Mehta Shivangi, Elmerhi Nada, Kaur Sukhjot, Mohammed Abdul Khayum, Nagaiah Tharamani C, Shetty Dinesh
Department of Chemistry, Indian Institute of Technology Ropar, Rupnagar, Punjab, 140001, India.
Department of Chemistry, Khalifa University of Science & Technology, Abu Dhabi, P.O. Box 127788, UAE.
Angew Chem Int Ed Engl. 2025 Jan 27;64(5):e202417403. doi: 10.1002/anie.202417403. Epub 2024 Nov 22.

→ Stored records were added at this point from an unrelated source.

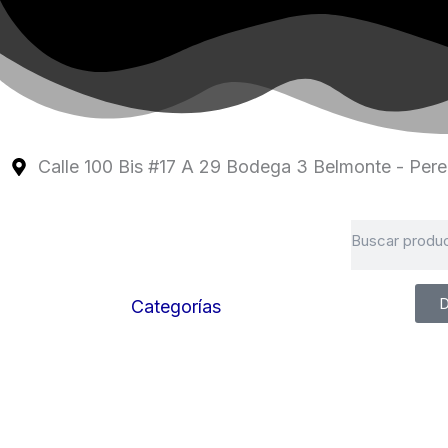
Ir
al
contenido
Calle 100 Bis #17 A 29 Bodega 3 Belmonte - Perei
Search
D
Categorías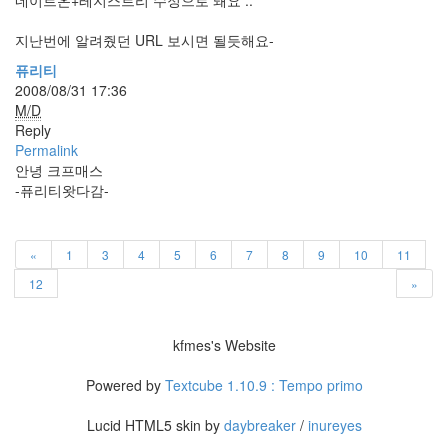
네이트온+레지스트리 수정으로 돼요 ..
eclipse
1
지난번에 알려줬던 URL 보시면 될듯해요-
psp
4
퓨리티
삽
2008/08/31 17:36
질
M/D
5
Reply
기
Permalink
타
안녕 크프매스
0
-퓨리티왓다감-
메
모
13
«
1
3
4
5
6
7
8
9
10
11
행
12
»
사
1
경
kfmes's Website
영
3
Powered by
Textcube 1.10.9 : Tempo primo
지
름
Lucid HTML5 skin by
daybreaker
/
inureyes
3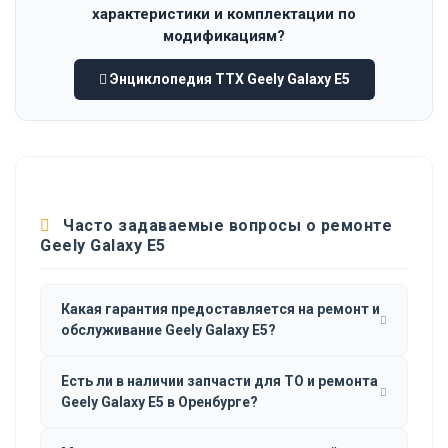
характеристики и комплектации по
модификациям?
Энциклопедия ТТХ Geely Galaxy E5
Часто задаваемые вопросы о ремонте
Geely Galaxy E5
Какая гарантия предоставляется на ремонт и
обслуживание Geely Galaxy E5?
Есть ли в наличии запчасти для ТО и ремонта
Geely Galaxy E5 в Оренбурге?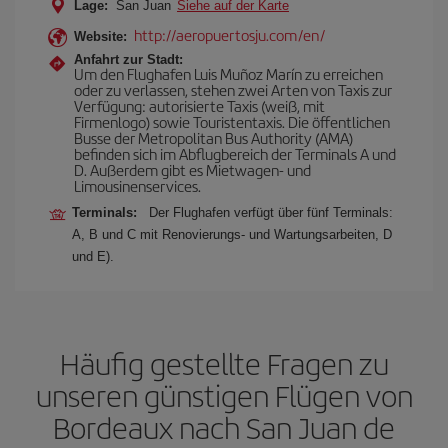
Lage:
San Juan
Siehe auf der Karte
http://aeropuertosju.com/en/
Website:
Anfahrt zur Stadt:
Um den Flughafen Luis Muñoz Marín zu erreichen
oder zu verlassen, stehen zwei Arten von Taxis zur
Verfügung: autorisierte Taxis (weiß, mit
Firmenlogo) sowie Touristentaxis. Die öffentlichen
Busse der Metropolitan Bus Authority (AMA)
befinden sich im Abflugbereich der Terminals A und
D. Außerdem gibt es Mietwagen- und
Limousinenservices.
Terminals:
Der Flughafen verfügt über fünf Terminals:
A, B und C mit Renovierungs- und Wartungsarbeiten, D
und E).
Häufig gestellte Fragen zu
unseren günstigen Flügen von
Bordeaux nach San Juan de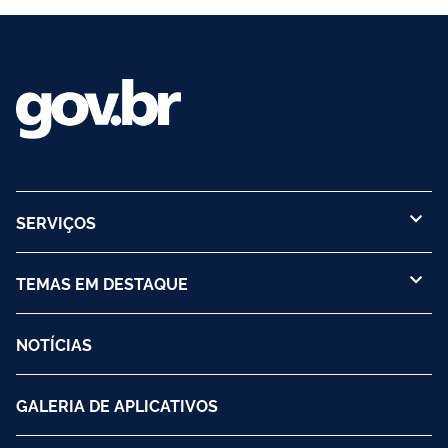
SERVIÇOS
TEMAS EM DESTAQUE
NOTÍCIAS
GALERIA DE APLICATIVOS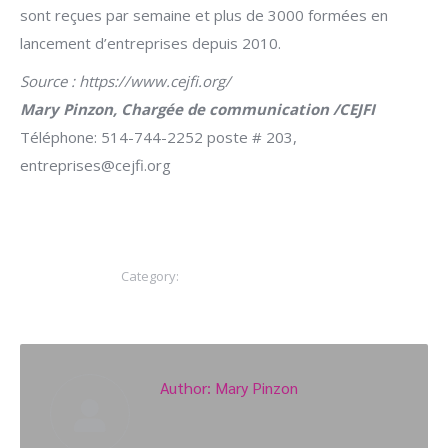
sont reçues par semaine et plus de 3000 formées en
lancement d’entreprises depuis 2010.
Source : https://www.cejfi.org/
Mary Pinzon, Chargée de communication /CEJFI
Téléphone: 514-744-2252 poste # 203,
entreprises@cejfi.org
Category:
Communiqué de presse
Author:
Mary Pinzon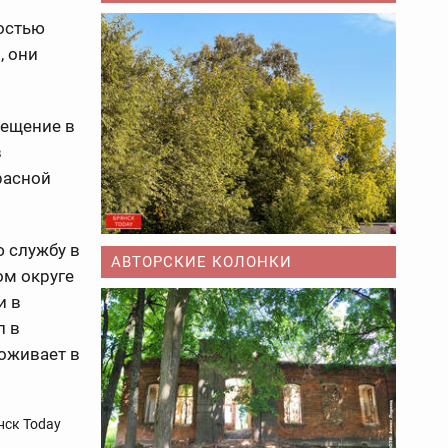
остью
, они
рещение в
в
расной
 службу в
АВТОРСКИЕ КОЛОНКИ
ом округе
и в
л в
роживает в
нск Today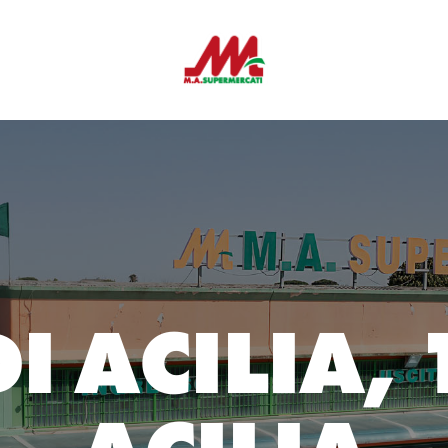
DI ACILIA, 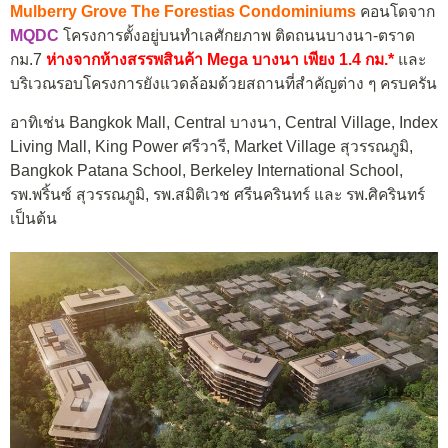
Mulberry Grove The Forestias Condominiums
คอนโดจาก
MQDC
โครงการตั้งอยู่บนทำเลศักยภาพ ติดถนนบางนา-ตราด
กม.7
ห่างจากห้างสรรพสินค้า Mega บางนา เพียง 1.4 กม.*
และ
บริเวณรอบโครงการยังแวดล้อมด้วยสถานที่สำคัญต่าง ๆ ครบครัน
อาทิเช่น Bangkok Mall, Central บางนา, Central Village, Index
Living Mall, King Power ศรีวารี, Market Village สุวรรณภูมิ,
Bangkok Patana School, Berkeley International School,
รพ.พริ้นซ์ สุวรรณภูมิ, รพ.สมิติเวช ศรีนครินทร์ และ รพ.ศิครินทร์
เป็นต้น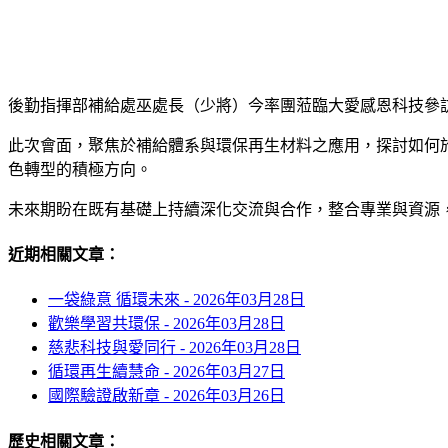
後勤指揮部補給處巫處長（少將）今率團蒞臨大愛感恩科技參
此次會面，聚焦於補給體系與環保再生材料之應用，探討如何
色轉型的積極方向。
未來期盼在既有基礎上持續深化交流與合作，整合專業與資源
近期相關文章：
一袋綠意 循環未來 -
2026年03月28日
歡樂學習共環保 -
2026年03月28日
慈悲科技與愛同行 -
2026年03月28日
循環再生續慧命 -
2026年03月27日
國際驗證啟新章 -
2026年03月26日
歷史相關文章：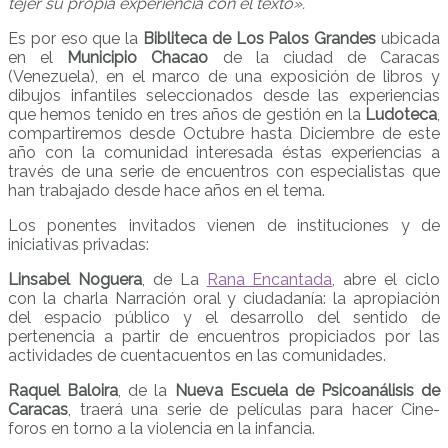
tejer su propia experiencia con el texto».
Es por eso que la
Bibliteca de Los Palos Grandes
ubicada
en el
Municipio Chacao
de la ciudad de Caracas
(Venezuela), en el marco de una exposición de libros y
dibujos infantiles seleccionados desde las experiencias
que hemos tenido en tres años de gestión en la
Ludoteca
,
compartiremos desde Octubre hasta Diciembre de este
año con la comunidad interesada éstas experiencias a
través de una serie de encuentros con especialistas que
han trabajado desde hace años en el tema.
Los ponentes invitados vienen de instituciones y de
iniciativas privadas:
Linsabel Noguera
, de La
Rana Encantada
, abre el ciclo
con la charla Narración oral y ciudadanía: la apropiación
del espacio público y el desarrollo del sentido de
pertenencia a partir de encuentros propiciados por las
actividades de cuentacuentos en las comunidades.
Raquel Baloira
, de la
Nueva Escuela de Psicoanálisis de
Caracas
, traerá una serie de películas para hacer Cine-
foros en torno a la violencia en la infancia.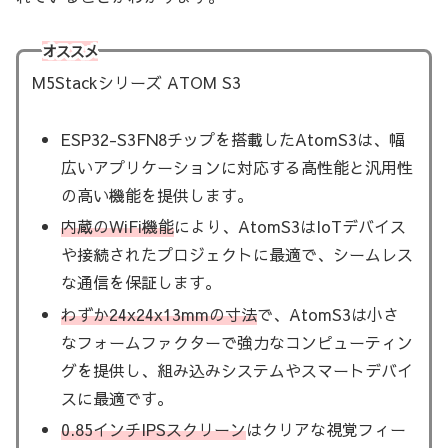
オススメ
M5Stackシリーズ ATOM S3
ESP32-S3FN8チップを搭載したAtomS3は、幅
広いアプリケーションに対応する高性能と汎用性
の高い機能を提供します。
内蔵のWiFi機能
により、AtomS3はIoTデバイス
や接続されたプロジェクトに最適で、シームレス
な通信を保証します。
わずか24x24x13mmの寸法
で、AtomS3は小さ
なフォームファクターで強力なコンピューティン
グを提供し、組み込みシステムやスマートデバイ
スに最適です。
0.85インチIPSスクリーン
はクリアな視覚フィー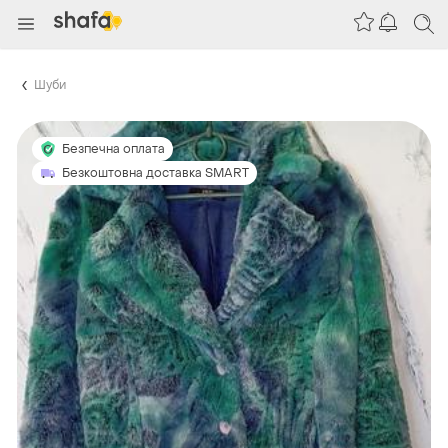
Шуби
Безпечна оплата
Безкоштовна доставка SMART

Tuning the charge density at the active site to balance the adsorption ability and reactivity of oxygen is extremely significant for driving a two-electron oxygen reduction reaction (ORR) to produce hydrogen peroxide (HO). Herein, we have highlighted the influence of intermolecular polarity in covalent organic frameworks (COFs) on the efficiency and selectivity of electrochemical HO production. Different C3 symmetric building blocks have been utilized to regulate the charge density at the active sites. The benzene-cored COF, which exhibits reduced polarity than the triazine-cored COF, displayed enhanced performance in HO production, achieving 93.1 % selectivity for HO at 0.4 V with almost two-electron transfer and a faradaic efficiency of 90.5 %. In-situ electrochemical Raman spectroscopy and scanning electrochemical microscopy (SECM) were employed to confirm HO generation and analyze spatial reactivity patterns. These techniques provided detailed insights into localized catalytic behavior, emphasizing the influence of core polarity.
调节活性位点处的电荷密度以平衡氧的吸附能力和反应性对于驱动两电子氧还原反应(ORR)以产生过氧化氢(HO)极为重要。在此,我们强调了共价有机框架(COF)中分子间极性对电化学产生HO的效率和选择性的影响。已使用不同的C3对称构建块来调节活性位点处的电荷密度。与三嗪核COF相比极性降低的苯核COF在HO产生方面表现出增强的性能,在0.4 V时对HO的选择性达到93.1%,几乎具有两电子转移,法拉第效率为90.5%。采用原位电化学拉曼光谱和扫描电化学显微镜(SECM)来确认HO的产生并分析空间反应模式。这些技术提供了对局部催化行为的详细见解,强调了核心极性的影响。